Some miscellanea


I wrote an FAQ on The CAP Theorem. The aim is to definitively settle some of the common misconceptions around CAP so as to help prevent its invocation in useless places. If someone says they got around CAP, refer them to the FAQ. It should be a pretty simple introduction to the theorem as well. I think that CAP itself is a pretty uninteresting result, but it does at least shine a light on tradeoffs implicit in distributed systems. I have a couple of residual thoughts about failures rather than partitions that I might write up at some point in the future, but otherwise I hope the FAQ helps move the conversation on.

Impala and aggregation trees

I also wrote a quick answer on Quora about Impala’s execution trees, and how deeper trees help do aggregation more effectively. There’s a lot more of interest to write about planning, partitioning and scheduling queries.

Not so HotOS

Matt Welsh talks about what he wishes systems researchers would work on. I partially agree: there are few papers in the HotOS 2013 program that pass the “if this were true, a lot of our assumptions would be wrong” test. I don’t think that IO is an unworthy topic however, but the main problem with improving IO interfaces is inertia rather than want for better ideas. I hope that SSDs and / or flash-as-RAM will be forcing functions here. Otherwise his big topics are all worthy research challenges, but I have always seen HotOS as a venue for new ideas, not new topics – despite its name. If it really were intended to be a venue for the fashionable areas of study in systems it would have much less potential value.

Building distributed systems

Andy Gross (Basho VP Eng) gave a closing keynote calling for more reusable primitives in distributed systems. I couldn’t agree more (and have been gently complaining about this for years to anyone who would listen), although I think doing this right is not straightforward and requires a lot of careful thought about RPC mechanisms, libraries vs. services and much more. I have some thoughts on this that I want to wrap up in a blog post sometime soon.

Highly available transactions

Peter Bailis, a Berkeley PhD candidate, has some solid work on Highly Available Transactions, based on exploring the space of consistency models available to databases and finding that there are demonstrably useful consistency guarantees that can be made when availability is kept high. This is the right way to move on from all the CAP arguments – given that we are stuck with certain impossibility results, let’s map out the vast terrain that we can conquer.

CAP confusion: Problems with Partition Tolerance

Over on the Cloudera blog I’ve written an article that should be of interest to readers of this blog.

I’m no great fan of the ubiquity of the CAP theorem – it’s a solid impossibility result which appeals to the theorist in me, but it doesn’t capture every fundamental tension in a distributed system. For example: we make our systems distributed across more than one machine usually for reasons of performance and to eliminate a single point of failure. Neither of these motivations are captured verbatim by the CAP theorem. There’s more to designing distributed systems!

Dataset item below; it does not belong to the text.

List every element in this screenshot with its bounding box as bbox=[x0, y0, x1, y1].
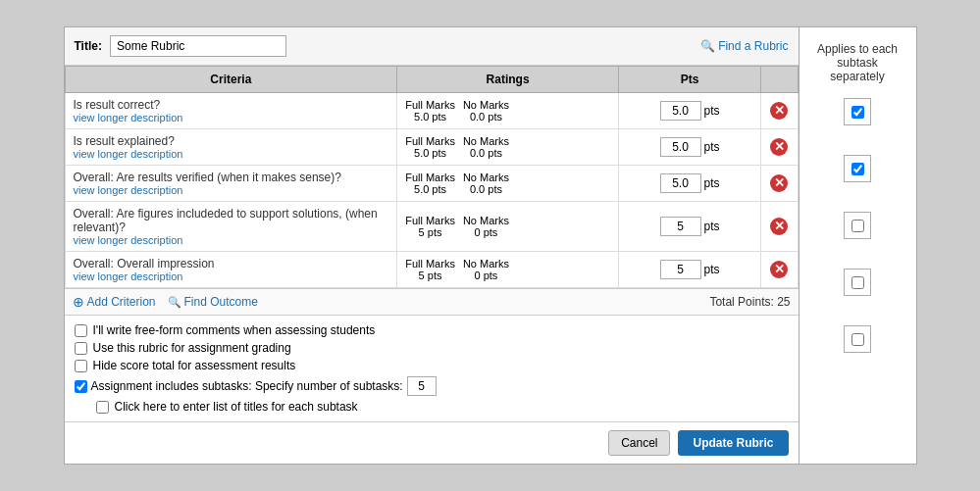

In this, I agree with Stonebraker; it’s the erroneous representation of ‘partition tolerance’ that I found very strange. I’ve been a good deal more forceful in private about this than I have in public 🙂

GFS Retrospective in ACM Queue

This is a really great article. Sean Quinlan talks very openly and critically about the design of the Google File System given ten years of use (ten years!).

What’s interesting is that the general sentiment seems to be that the concessions that GFS made for performance and simplicity (single master, loose consistency model) have turned out to probably be net bad decisions, although they probably weren’t at the time.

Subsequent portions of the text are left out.